V. Le bénéficiaire de l'assistance judiciaire est, dans la mesure de l'art. 123 CPC, tenu au remboursement des frais judiciaires et de l'indemnité au conseil d'office mis à la charge de l'Etat.
VI. Les dépens de deuxième instance sont compensés.
VII. L'arrêt motivé est exécutoire.
Le juge délégué : Le greffier :
Du 8 août 2012
Le dispositif de l'arrêt qui précède est communiqué par écrit aux intéressés.
Le greffier :
Du
L'arrêt qui précède, dont la rédaction a été approuvée à huis clos, est notifié en expédition complète, par l'envoi de photocopies à :
‑ Me Patrice Girardet (pour A.S.), ‑ Me Catherine Jaccottet Tissot (pour B.S.).

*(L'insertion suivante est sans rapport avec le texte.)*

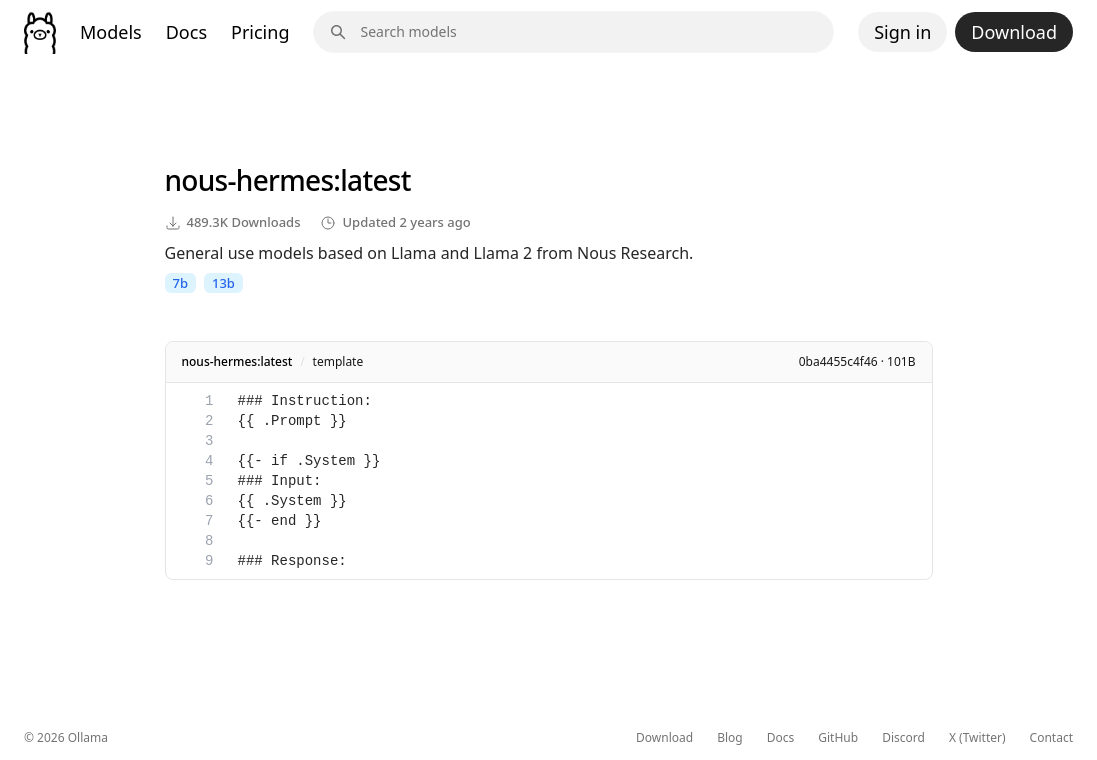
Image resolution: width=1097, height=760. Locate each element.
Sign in (902, 32)
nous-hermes (249, 180)
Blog (730, 738)
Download (1014, 32)
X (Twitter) (977, 738)
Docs (186, 32)
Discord (903, 738)
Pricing (260, 32)
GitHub (838, 738)
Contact (1051, 738)
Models (111, 32)
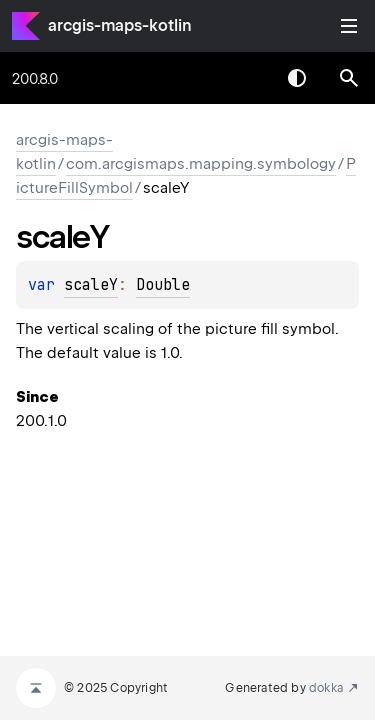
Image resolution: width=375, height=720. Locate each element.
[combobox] (245, 78)
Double (163, 285)
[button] (349, 78)
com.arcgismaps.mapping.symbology (201, 164)
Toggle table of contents (349, 26)
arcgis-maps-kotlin (120, 25)
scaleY (91, 285)
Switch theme (297, 78)
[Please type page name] (349, 78)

Le juge délégué de la Cour d’appel civile considère que la valeur litigieuse est inférieure à 30'000 francs.
Le présent arrêt peut faire l'objet d'un recours en matière civile devant le Tribunal fédéral au sens des art. 72 ss LTF (loi du 17 juin 2005 sur le Tribunal fédéral – RS 173.110), cas échéant d'un recours constitutionnel subsidiaire au sens des art. 113 ss LTF. Dans les affaires pécuniaires, le recours en matière civile n'est recevable que si la valeur litigieuse s'élève au moins à 15'000 fr. en matière de droit du travail et de droit du bail à loyer, à 30'000 fr. dans les autres cas, à moins que la contestation ne soulève une question juridique de principe (art. 74 LTF). Ces recours doivent être déposés devant le Tribunal fédéral dans les trente jours qui suivent la présente notification (art. 100 al. 1 LTF).
Cet arrêt est communiqué, par l'envoi de photocopies, à :
‑ Mme le Président du Tribunal civil de l'arrondissement de La Côte.